Speculation has been rife here that Orhan Pamuk, the winner of the 2006 Nobel Literature Prize, has fled the country over security concerns ever since he left for New York last month to teach at Columbia University, where he is a fellow. Pamuk has chosen to remain silent over his departure which came two weeks after Dink, 52, was gunned down outside the offices of his weekly newspaper in Istanbul by a 17-year-old suspected nationalist.
The novelist's close friends and publishers in Turkey deny claims that he has fled or gone into a temporary exile after receiving threats, similar to those sent to Dink before his killing. "He did not escape from Turkey, there was nothing extraordinary in his departure and he will be back," a close colleague said on condition of anonymity.

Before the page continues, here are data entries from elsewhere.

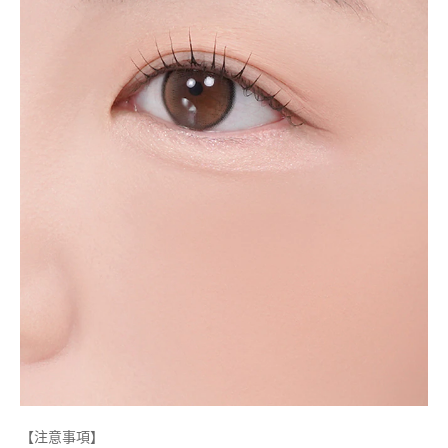
【注意事項】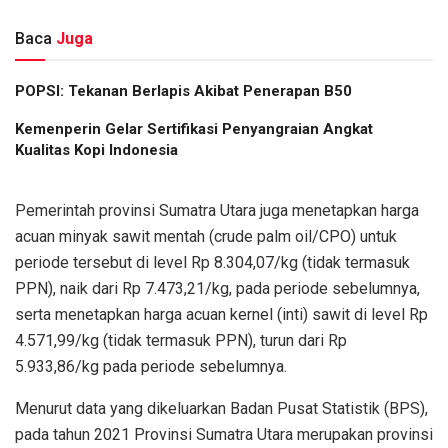
Baca
Juga
POPSI: Tekanan Berlapis Akibat Penerapan B50
Kemenperin Gelar Sertifikasi Penyangraian Angkat
Kualitas Kopi Indonesia
Pemerintah provinsi Sumatra Utara juga menetapkan harga
acuan minyak sawit mentah (crude palm oil/CPO) untuk
periode tersebut di level Rp 8.304,07/kg (tidak termasuk
PPN), naik dari Rp 7.473,21/kg, pada periode sebelumnya,
serta menetapkan harga acuan kernel (inti) sawit di level Rp
4.571,99/kg (tidak termasuk PPN), turun dari Rp
5.933,86/kg pada periode sebelumnya.
Menurut data yang dikeluarkan Badan Pusat Statistik (BPS),
pada tahun 2021 Provinsi Sumatra Utara merupakan provinsi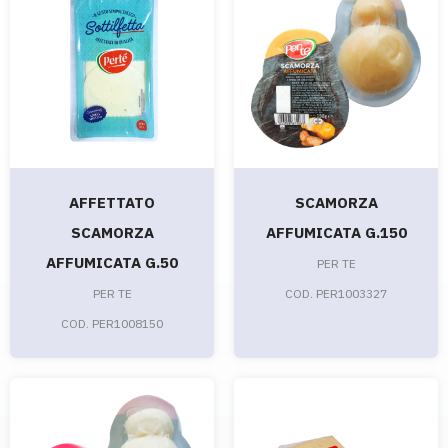
AFFETTATO
SCAMORZA
SCAMORZA
AFFUMICATA G.150
AFFUMICATA G.50
PER TE
PER TE
COD. PER1003327
COD. PER1008150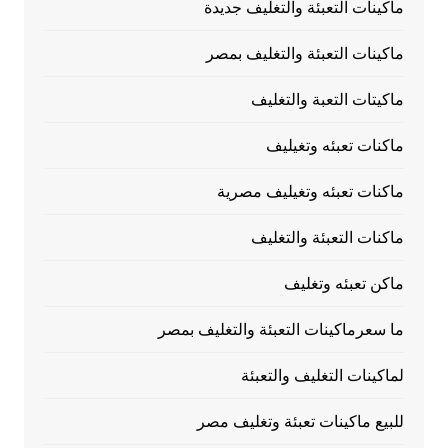
ماكينات التعبئة والتغليف جديدة
ماكينات التعبئة والتغليف بمصر
ماكيتات التعبة والتغليف
ماكنات تعبئه وتغيليف
ماكنات تعبئه وتغيليف مصرية
ماكنات التعبئة والتغليف
ماكن تعبئه وتغليف
ما سعرماكينات التعبئة والتغليف بمصر
لماكينات التغليف والتعبئة
للبيع ماكينات تعبئة وتغليف مصر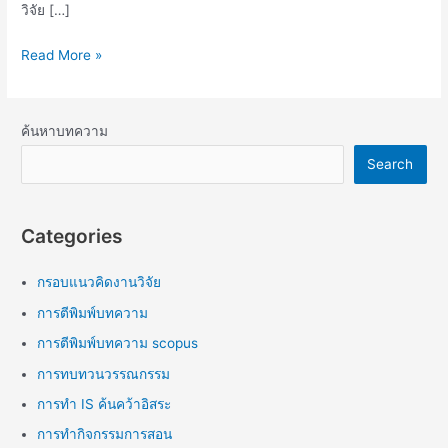
วิจัย […]
Read More »
ค้นหาบทความ
Search
Categories
กรอบแนวคิดงานวิจัย
การตีพิมพ์บทความ
การตีพิมพ์บทความ scopus
การทบทวนวรรณกรรม
การทำ IS ค้นคว้าอิสระ
การทำกิจกรรมการสอน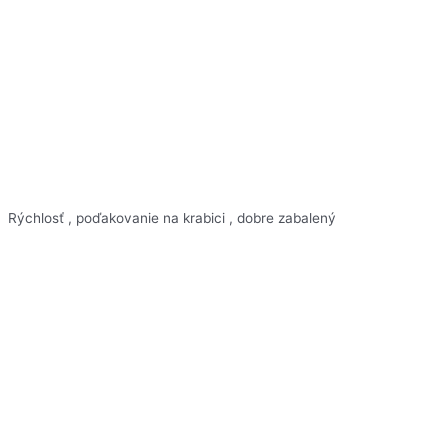
Rýchlosť , poďakovanie na krabici , dobre zabalený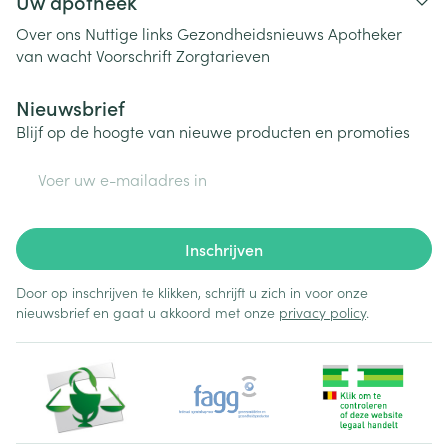
Uw apotheek
Over ons
Nuttige links
Gezondheidsnieuws
Apotheker
van wacht
Voorschrift
Zorgtarieven
Nieuwsbrief
Blijf op de hoogte van nieuwe producten en promoties
E-mail adres
Inschrijven
Door op inschrijven te klikken, schrijft u zich in voor onze
nieuwsbrief en gaat u akkoord met onze
privacy policy
.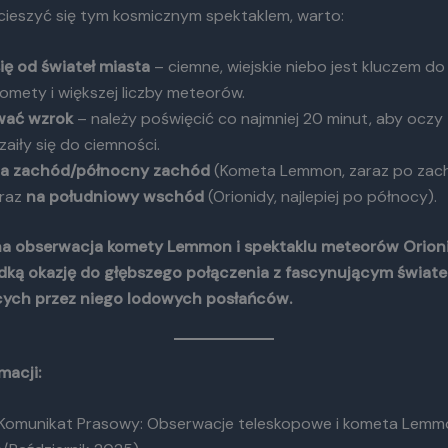
 cieszyć się tym kosmicznym spektaklem, warto:
ię od świateł miasta
– ciemne, wiejskie niebo jest kluczem d
komety i większej liczby meteorów.
wać wzrok
– należy poświęcić co najmniej 20 minut, aby oczy
aiły się do ciemności.
na zachód/północny zachód
(Kometa Lemmon, zaraz po zac
oraz
na południowy wschód
(Orionidy, najlepiej po północy).
a obserwacja komety Lemmon i spektaklu meteorów Orio
dką okazję do głębszego połączenia z fascynującym świa
cych przez niego lodowych posłańców.
macji:
 Komunikat Prasowy: Obserwacje teleskopowe i kometa Lemm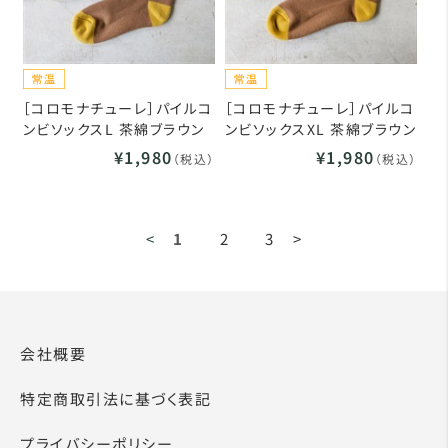
［コロモナチューレ］パイルコ
［コロモナチューレ］パイルコ
ンビソックスL 茶綿ブラウン
ンビソックスXL 茶綿ブラウン
¥1,980
¥1,980
（税込）
（税込）
<
1
2
3
>
会社概要
特定商取引法に基づく表記
プライバシーポリシー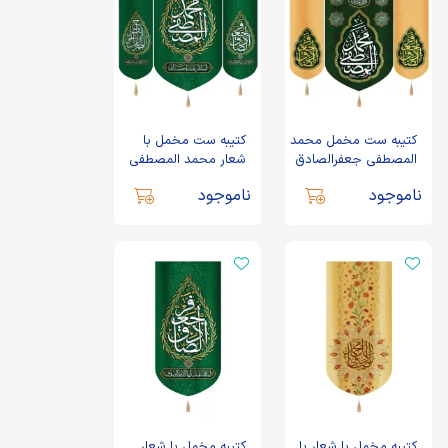
کتیبه ست مخمل محمد
کتیبه ست مخمل با
المصطفی جعفرالصادق
شعار محمد المصطفی
زمینه سبز کرم
جعفرالصادق اللهم عجل
ناموجود
ناموجود
لولیک الفرج
کتیبه مخمل با شعار یا
کتیبه مخمل با شعار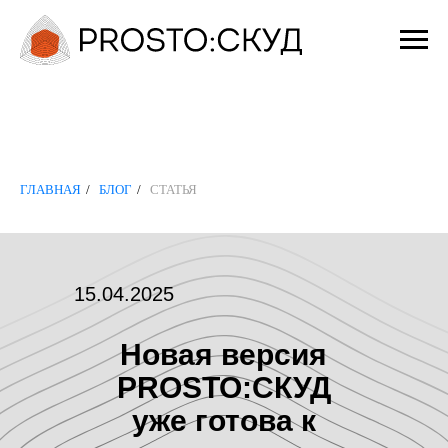
ГЛАВНАЯ
/
БЛОГ
/
СТАТЬЯ
15.04.2025
Новая версия
PROSTO:СКУД
уже готова к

Dink had become a hate figure for describing as genocide the 1915-1917 massacres of Armenians under the Ottoman Empire and had been given a six-month suspended sentence under a controversial penal code article which penalizes insulting "Turkishness". Like Dink, Pamuk had also been tried under the same article for contesting the official state line on the World War I massacres which categorically denies they constituted genocide.
The case was dropped on a technicality but turned Pamuk into a "traitor" for ultra-nationalists. One of the eight men charged over Dink's murder warned Pamuk to watch out and "come to his senses" while he was being brought to court last month. Pamuk is among more than a dozen intellectuals and journalists who were assigned bodyguards not long after Dink's murder.
Another one is Baskin Oran, a professor of political sciences and author of a controversial government-sponsored report in 2004 which made radical recommendations to the government to improve the rights of the restive Kurdish community and non-Muslim minorities. The report was branded treasonous by nationalists, disowned by the government and led to Oran facing charges of insulting the Turkish judiciary of which he was acquitted.
Oran, who has been receiving threats since then, wrote in a recent newspaper column that there was a "culture of lynching" in Turkey and argued that the state had to protect its citizens without waiting for them to request protection. "Did I ask for protection? No. I do not demand it, it is the state's principal duty," said the academician who recently filed a complaint over the threats he received.
"The prosecutor summoned me and asked whether it would be possible for me to reconcile with those who threaten me. I said no," he wrote.
Erol Onderoglu, the representative in Istanbul of media rights watchdog Reporters Without Borders, said that police, already under fire for their handling of the Dink case, finally assigned protection to intellectuals so as not to face any more embarrassment. Turkish newspapers have accused police of receiving intelligence last year of a plot to kill Dink, but failing to act on it, while a video leaked to the media two weeks ago showed security forces posing with Dink's alleged assailant for "souvenir pictures" shortly after his capture.
"When police are able to put thousands of officers on duty at football matches, could they not also assign bodyguards to these intellectuals," said Onderoglu, who described the threats against intellectuals not as isolated acts but an organized campaign.
Since Dink's killing, a group of 10 non-governmental organizations have presented a proposal to amend the penal code article -- under which Dink was convicted -- in order to limit its scope and boost freedom of expression. Facing both presidential and general elections this year amid a rising wave of nationalism, the government has yet to give its view on the proposal to change the article.